The site also covers quick spot checks. A photographer can test whether a 3000 x 2000 image is enough for an 8 x 10 print. A student can convert A4 dimensions to pixels before making a document cover. A front-end developer can convert a design token from 24px to 1.5rem and confirm the root font-size assumption before shipping CSS.

Why Use FeetToPixels Instead of a Generic Converter

Generic unit converters omit DPI. They'll tell you there are 2.54 centimeters in an inch, but they can't tell you how many pixels fit in that inch because that depends on the output device. FeetToPixels keeps DPI as a first-class input, which is the one thing that makes pixel math actually correct.

The tools are also scoped to real workflows. A web designer needs rem and vw, not miles or nautical miles. A print shop needs 300 DPI presets and millimeter inputs. A developer preparing app assets needs DPR-aware pixel counts. Each tool on this site exists because a specific workflow needs it, not to pad a feature list.

What We Avoid

FeetToPixels doesn't treat one DPI value as correct for every job. A web image, a passport-style upload, a 4 x 6 photo print, a storefront banner, and a CSS layout token all need different context. The goal is to make that context visible so the result can be checked rather than blindly copied.

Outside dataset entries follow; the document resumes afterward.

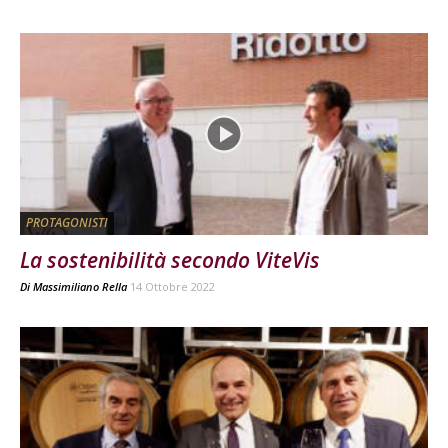
PROTAGONISTI
La sostenibilità secondo ViteVis
Di
Massimiliano Rella
14 Ottobre 2022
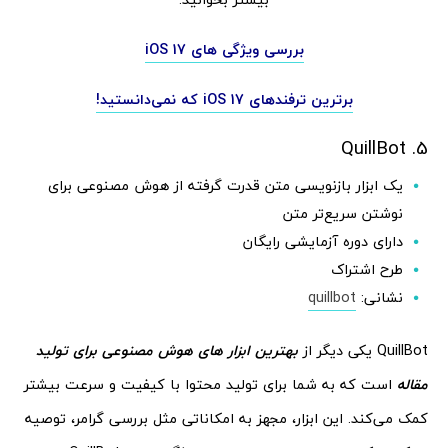
بررسی ویژگی های iOS 17
برترین ترفندهای iOS 17 که نمی‌دانستید!
5. QuillBot
یک ابزار بازنویسی متن قدرت گرفته از هوش مصنوعی برای
نوشتن سریع‌تر متن
دارای دوره آزمایشی رایگان
طرح اشتراک
نشانی:
quillbot
QuillBot یکی دیگر از
بهترین ابزار های هوش مصنوعی برای تولید
مقاله
است که به شما برای تولید محتوا با کیفیت و سرعت بیشتر
کمک می‌کند. این ابزار، مجهز به امکاناتی مثل بررسی گرامر، توصیه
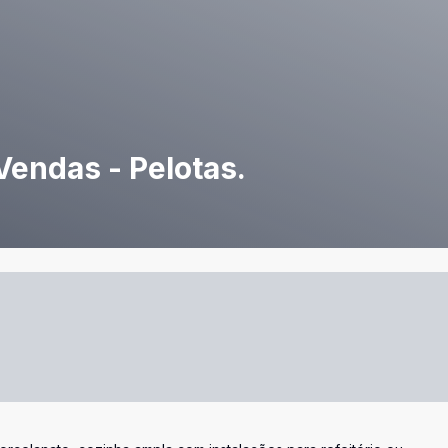
Vendas - Pelotas.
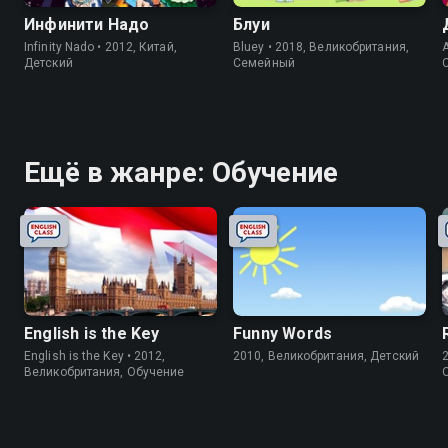
Инфинити Надо
Блуи
Infinity Nado • 2012, Китай,
Bluey • 2018, Великобритания,
A
Детский
Cемейный
Ещё в жанре: Обучение
English is the Key
Funny Words
English is the Key • 2012,
2010, Великобритания, Детский
Великобритания, Обучение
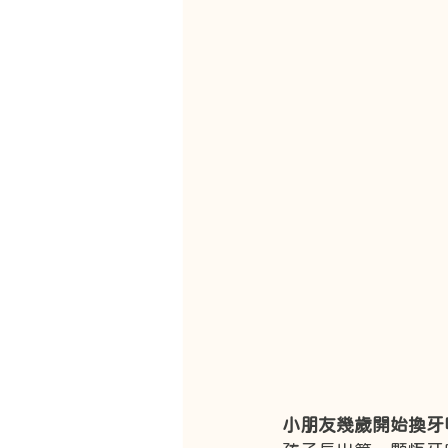
小朋友幾歲開始換牙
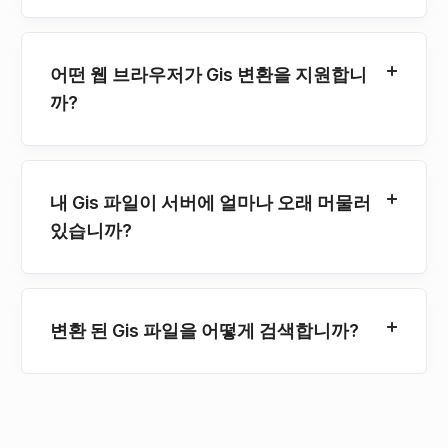
어떤 웹 브라우저가 Gis 변환을 지원합니
까?
내 Gis 파일이 서버에 얼마나 오래 머물러
있습니까?
변환 된 Gis 파일을 어떻게 검색합니까?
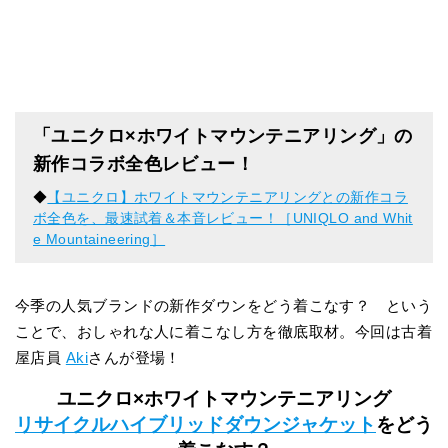
「ユニクロ×ホワイトマウンテニアリング」の
新作コラボ全色レビュー！
◆
【ユニクロ】ホワイトマウンテニアリングとの新作コラ
ボ全色を、最速試着＆本音レビュー！［UNIQLO and Whit
e Mountaineering］
今季の人気ブランドの新作ダウンをどう着こなす？ という
ことで、おしゃれな人に着こなし方を徹底取材。今回は古着
屋店員
Aki
さんが登場！
ユニクロ×ホワイトマウンテニアリング
リサイクルハイブリッドダウンジャケット
をどう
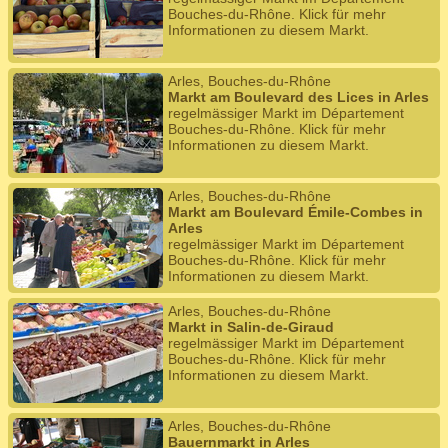
Bouches-du-Rhône. Klick für mehr
Informationen zu diesem Markt.
Arles, Bouches-du-Rhône
Markt am Boulevard des Lices in Arles
regelmässiger Markt im Département
Bouches-du-Rhône. Klick für mehr
Informationen zu diesem Markt.
Arles, Bouches-du-Rhône
Markt am Boulevard Émile-Combes in
Arles
regelmässiger Markt im Département
Bouches-du-Rhône. Klick für mehr
Informationen zu diesem Markt.
Arles, Bouches-du-Rhône
Markt in Salin-de-Giraud
regelmässiger Markt im Département
Bouches-du-Rhône. Klick für mehr
Informationen zu diesem Markt.
Arles, Bouches-du-Rhône
Bauernmarkt in Arles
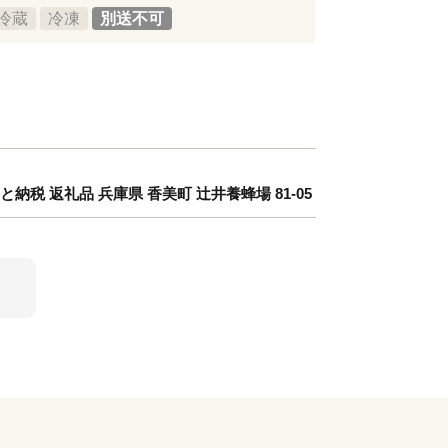
冷蔵
冷凍
別送不可
と納税 返礼品 兵庫県 香美町 辻井養蜂場 81-05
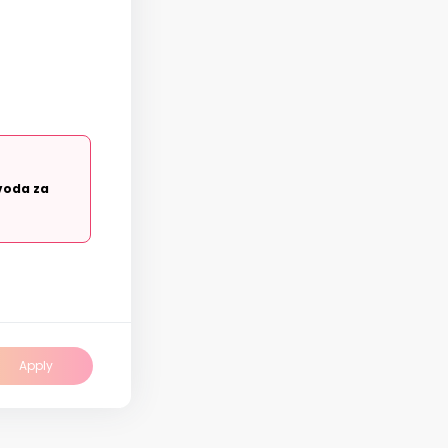
voda za
Apply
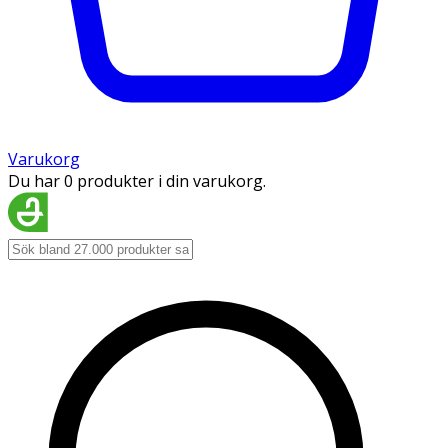
Varukorg
Du har 0 produkter i din varukorg.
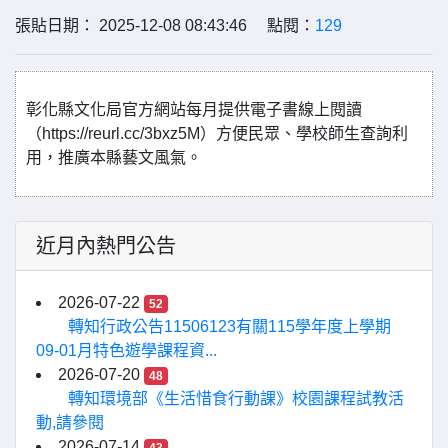
張貼日期： 2025-12-08 08:43:46 點閱：
129
彰化縣文化局官方網站每月提供電子書線上閱讀
（https://reurl.cc/3bxz5M）方便民眾、學校師生查詢利
用，推廣本縣藝文風氣。
近月內熱門公告
2026-07-22
52
轉知行政公告11506123有關115學年度上學期
09-01月特色遊學課程資...
2026-07-20
48
轉知環境部《生活惜食行動課》校園課程試教活
動,請參閱
2026-07-14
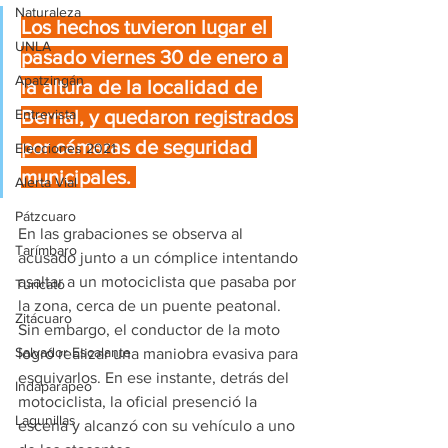
Naturaleza
Los hechos tuvieron lugar el 
UNLA
pasado viernes 30 de enero a 
Apatzingán
la altura de la localidad de 
Entrevista
Bernal, y quedaron registrados 
por cámaras de seguridad 
Elecciones 2021
municipales. 
Alerta Vial
Pátzcuaro
En las grabaciones se observa al 
Tarímbaro
acusado junto a un cómplice intentando 
asaltar a un motociclista que pasaba por 
Turicato
la zona, cerca de un puente peatonal. 
Zitácuaro
Sin embargo, el conductor de la moto 
Salvador Escalante
logró realizar una maniobra evasiva para 
esquivarlos. En ese instante, detrás del 
Indaparapeo
motociclista, la oficial presenció la 
Lagunillas
escena y alcanzó con su vehículo a uno 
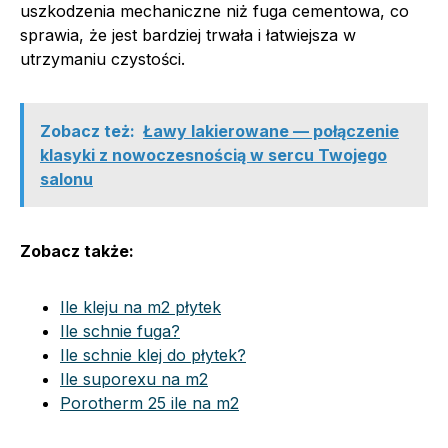
uszkodzenia mechaniczne niż fuga cementowa, co
sprawia, że jest bardziej trwała i łatwiejsza w
utrzymaniu czystości.
Zobacz też:
Ławy lakierowane — połączenie
klasyki z nowoczesnością w sercu Twojego
salonu
Zobacz także:
Ile kleju na m2 płytek
Ile schnie fuga?
Ile schnie klej do płytek?
Ile suporexu na m2
Porotherm 25 ile na m2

Pages don't get padded with unrelated topics either. When a page needs more explanation, that content should help you understand the formula, pick the right DPI, avoid a common mistake, or move to the next calculator.

Tool Categories on FeetToPixels

FeetToPixels organizes its tools into four categories to help visitors find the right converter for their workflow.

  • Physical unit converters: pixels to inches, cm, mm, and feet, plus the reverse direction. These are the core tools for print and physical design work where DPI is the key variable.
  • Screen and density tools: DPI calculator, PPI calculator, screen resolution checker, pixel ruler, and image DPI checker. These tools answer questions about display quality and pixel density.
  • CSS unit converters: px to rem, rem to px, px to em, em to px, px to pt, pt to px, px to vw, and vw to px. These tools support responsive front-end development and design token workflows.
  • Reference guides: explanations of DPI vs PPI, pixel definitions, best DPI settings for web and print, standard image sizes, paper sizes, and common resolutions. These pages give context for the numbers the converters produce.